Ludum Dare #56 post-mortem
| Tags: game development post-mortems
Last weekend I participated in Ludum Dare, my favorite game jam. As always, I opted for the Compo category, which consists in making a game solo in 48 hours. The theme for this edition was "tiny creatures".
You can play the game in your browser from my itch.io page, and that might be helpful to put this post-mortem into context.
Development log
Saturday
I started by making a mind map to brainstorm game ideas.
I opted for a virtual pet game and pay homage to Tamagotchi, one of my favorite toys from my childhood.
In retrospective, I should have made sketches of the UI, think about which attributes I'd like to implement, how the pet would evolve, but… I just went ahead and drew a hatching egg animation in PICO-8's sprite editor, and a square with two dots as the "pet".
Then I went on coding a calendar, a few actions, stats and the main core cycle of "selecting an action" → "modify stat" → "tick time". And I called it a day and went to sleep at a reasonable hour.
Sunday
A lot of basic features were missing, but at the start of the day I made a list of my must-haves:
- Pet death
- A simple mini-game for executing an action
- Pet evolution depending on the stats
- Some sort of "end game" beyond keeping your pet alive… I ended up with an idea of showing a gallery of the different pets you could collect, kind of like a card album.
For the mini game, I implemented a simple reflex-based game.
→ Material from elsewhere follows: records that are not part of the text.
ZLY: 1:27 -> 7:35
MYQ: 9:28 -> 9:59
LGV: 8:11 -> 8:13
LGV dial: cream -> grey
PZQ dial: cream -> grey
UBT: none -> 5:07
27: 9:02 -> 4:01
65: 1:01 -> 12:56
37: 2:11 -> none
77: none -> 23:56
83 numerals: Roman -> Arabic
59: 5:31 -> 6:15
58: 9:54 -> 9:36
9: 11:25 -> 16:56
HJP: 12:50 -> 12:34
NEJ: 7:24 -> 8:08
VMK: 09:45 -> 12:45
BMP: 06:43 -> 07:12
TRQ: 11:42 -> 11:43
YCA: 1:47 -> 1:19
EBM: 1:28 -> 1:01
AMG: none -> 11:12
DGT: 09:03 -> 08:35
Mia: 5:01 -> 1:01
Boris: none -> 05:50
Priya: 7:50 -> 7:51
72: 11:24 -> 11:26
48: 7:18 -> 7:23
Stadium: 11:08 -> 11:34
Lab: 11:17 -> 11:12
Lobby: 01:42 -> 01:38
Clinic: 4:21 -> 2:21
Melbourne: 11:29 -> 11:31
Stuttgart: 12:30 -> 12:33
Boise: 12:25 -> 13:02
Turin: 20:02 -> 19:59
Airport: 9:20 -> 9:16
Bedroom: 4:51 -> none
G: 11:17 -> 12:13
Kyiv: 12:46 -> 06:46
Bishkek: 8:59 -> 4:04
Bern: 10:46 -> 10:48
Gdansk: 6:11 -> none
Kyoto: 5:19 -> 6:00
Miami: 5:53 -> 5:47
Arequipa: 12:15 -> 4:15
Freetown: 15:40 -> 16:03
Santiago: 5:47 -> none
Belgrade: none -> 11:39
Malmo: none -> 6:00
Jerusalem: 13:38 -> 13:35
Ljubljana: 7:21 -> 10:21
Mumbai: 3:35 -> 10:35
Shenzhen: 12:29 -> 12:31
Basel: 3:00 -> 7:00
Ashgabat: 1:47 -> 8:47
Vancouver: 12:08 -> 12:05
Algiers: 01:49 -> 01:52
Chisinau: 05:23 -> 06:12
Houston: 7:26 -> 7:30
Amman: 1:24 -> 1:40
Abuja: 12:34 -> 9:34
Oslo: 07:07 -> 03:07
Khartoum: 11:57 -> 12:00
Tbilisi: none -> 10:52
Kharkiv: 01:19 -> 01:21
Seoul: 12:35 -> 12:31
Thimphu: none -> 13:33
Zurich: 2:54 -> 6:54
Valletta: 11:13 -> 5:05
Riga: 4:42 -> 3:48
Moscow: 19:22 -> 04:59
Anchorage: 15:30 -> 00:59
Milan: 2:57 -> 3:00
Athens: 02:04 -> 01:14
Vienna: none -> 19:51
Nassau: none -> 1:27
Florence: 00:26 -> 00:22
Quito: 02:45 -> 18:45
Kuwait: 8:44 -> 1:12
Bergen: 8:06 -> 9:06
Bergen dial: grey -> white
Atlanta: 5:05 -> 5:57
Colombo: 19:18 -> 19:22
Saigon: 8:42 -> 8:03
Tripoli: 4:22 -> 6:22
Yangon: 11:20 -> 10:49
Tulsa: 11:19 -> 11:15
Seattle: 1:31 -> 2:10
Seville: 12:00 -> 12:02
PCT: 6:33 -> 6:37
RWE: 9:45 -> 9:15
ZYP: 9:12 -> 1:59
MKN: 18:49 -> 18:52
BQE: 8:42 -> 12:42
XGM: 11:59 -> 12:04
Depending on your results, you will get a boost or a debuff to your chosen action.
As for pet evolution, I definitely needed more stats beyond the two initial ones. I ended up with eight, and I kept tweaking them during the whole day. I still don't feel satisfied with the balance, but it's very tricky to nail this in an afternoon. I would have wanted two distinct "evolution branching" events, but ended up with just one. At least I found the sprites adorable.
The last thing I implemented was the "reserve", aka the album. I did a trick of being able to collect female and male versions of every pet type, so it didn't look so empty and players would have an incentive to try to figure out what stats exactly made the pet turn out like it did.
I had only a couple of hours left till the end of the jam, but I decided to not try to pull out a background music track and submit that version already, since I was tired.
Lessons learned
What went well?
- Booking PTO for the following Monday and take it easy during the jam.
- The cute sprites for the pet and egg were a source of motivation.
- Publishing a build by the end of Saturday so people could check the game out already.
What went wrong?
- Making assets before coding the features.
- Balancing stats was very tricky. I should have set up a spreadsheet or something of the like in advance to help me balance everything.
- Introducing new pet stats on the fly.
- Leaving audio till the very end.
Tools
- PICO-8 as the game engine.
- Pen & paper
- Git for version control and back up.
That's it. I'm quite happy with PICO-8 because it features all the tools I need to make a game, like a sprite and SFX editor. I wish the code editor was better, though, and/or had vim shortcuts.